*** Given data ***

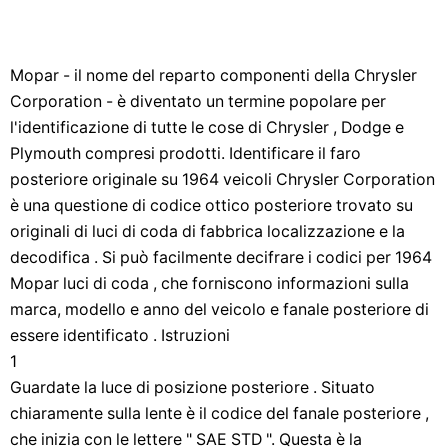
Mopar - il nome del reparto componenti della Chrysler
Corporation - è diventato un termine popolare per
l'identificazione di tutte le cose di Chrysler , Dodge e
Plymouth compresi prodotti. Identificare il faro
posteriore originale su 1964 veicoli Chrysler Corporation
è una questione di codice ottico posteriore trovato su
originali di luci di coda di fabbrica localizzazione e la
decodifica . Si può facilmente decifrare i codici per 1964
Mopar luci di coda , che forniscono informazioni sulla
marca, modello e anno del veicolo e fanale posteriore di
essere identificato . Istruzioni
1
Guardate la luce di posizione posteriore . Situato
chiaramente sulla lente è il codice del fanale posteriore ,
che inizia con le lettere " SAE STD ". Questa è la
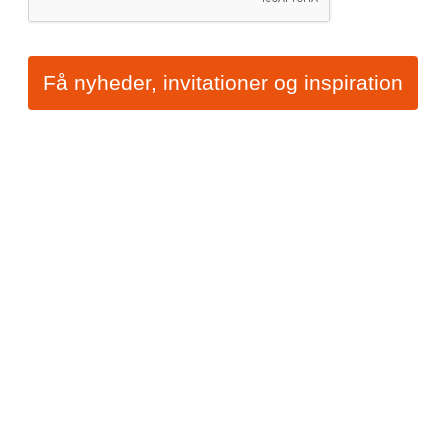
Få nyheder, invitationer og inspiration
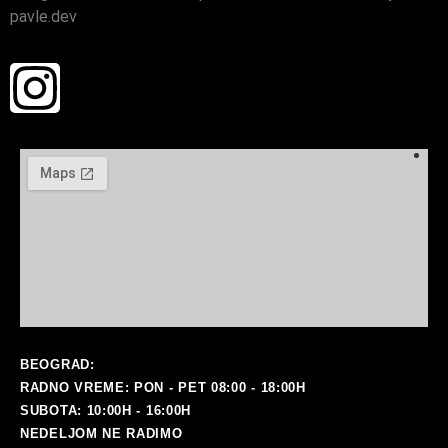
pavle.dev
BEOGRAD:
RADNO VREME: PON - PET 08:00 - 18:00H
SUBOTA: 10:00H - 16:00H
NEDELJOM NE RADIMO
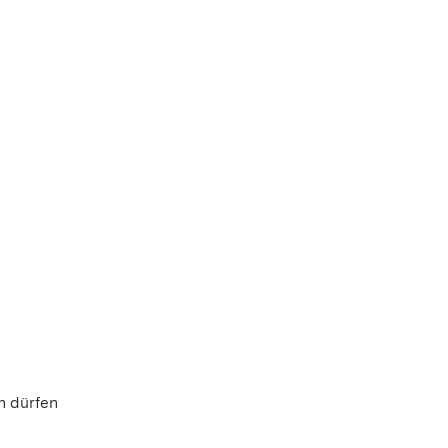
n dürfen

*** End of Given data ***
*** Given data ***

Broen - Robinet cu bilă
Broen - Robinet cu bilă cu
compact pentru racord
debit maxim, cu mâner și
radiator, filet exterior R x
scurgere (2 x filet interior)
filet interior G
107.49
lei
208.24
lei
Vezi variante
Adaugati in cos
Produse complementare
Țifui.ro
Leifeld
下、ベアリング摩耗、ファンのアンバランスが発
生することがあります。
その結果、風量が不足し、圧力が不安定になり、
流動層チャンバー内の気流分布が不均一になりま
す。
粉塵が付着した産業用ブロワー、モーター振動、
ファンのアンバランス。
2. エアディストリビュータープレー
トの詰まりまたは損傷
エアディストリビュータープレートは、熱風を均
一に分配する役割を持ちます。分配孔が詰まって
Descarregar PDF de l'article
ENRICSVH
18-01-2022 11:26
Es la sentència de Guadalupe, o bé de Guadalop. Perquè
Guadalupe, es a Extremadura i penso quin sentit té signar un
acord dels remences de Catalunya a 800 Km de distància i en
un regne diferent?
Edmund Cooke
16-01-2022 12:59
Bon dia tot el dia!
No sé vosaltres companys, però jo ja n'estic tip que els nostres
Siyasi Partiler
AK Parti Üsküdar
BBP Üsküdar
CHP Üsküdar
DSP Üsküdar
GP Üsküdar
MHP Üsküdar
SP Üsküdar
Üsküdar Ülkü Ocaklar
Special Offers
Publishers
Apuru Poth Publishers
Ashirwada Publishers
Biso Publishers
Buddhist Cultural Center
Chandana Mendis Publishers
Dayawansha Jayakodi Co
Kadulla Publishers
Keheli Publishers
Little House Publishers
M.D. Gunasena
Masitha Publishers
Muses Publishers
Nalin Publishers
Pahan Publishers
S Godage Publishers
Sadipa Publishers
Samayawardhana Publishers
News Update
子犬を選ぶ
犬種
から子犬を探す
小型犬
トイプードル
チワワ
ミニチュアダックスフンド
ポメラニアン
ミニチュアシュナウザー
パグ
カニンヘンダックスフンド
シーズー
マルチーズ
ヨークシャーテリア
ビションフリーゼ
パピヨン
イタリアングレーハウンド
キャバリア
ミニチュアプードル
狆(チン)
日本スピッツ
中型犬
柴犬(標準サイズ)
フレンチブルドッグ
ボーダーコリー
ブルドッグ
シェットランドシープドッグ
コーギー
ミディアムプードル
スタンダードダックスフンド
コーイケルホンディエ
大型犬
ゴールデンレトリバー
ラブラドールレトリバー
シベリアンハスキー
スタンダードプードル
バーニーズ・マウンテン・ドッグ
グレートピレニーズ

*** End of Given data ***

Work instructions:
What you give back should be exactly the lines of the data above from the line with "Mopar - il nome" through the line with "posteriore originale su", both of those included, and nothing more.

Answer to this problem:
Mopar - il nome del reparto componenti della Chrysler
Corporation - è diventato un termine popolare per
l'identificazione di tutte le cose di Chrysler , Dodge e
Plymouth compresi prodotti. Identificare il faro
posteriore originale su 1964 veicoli Chrysler Corporation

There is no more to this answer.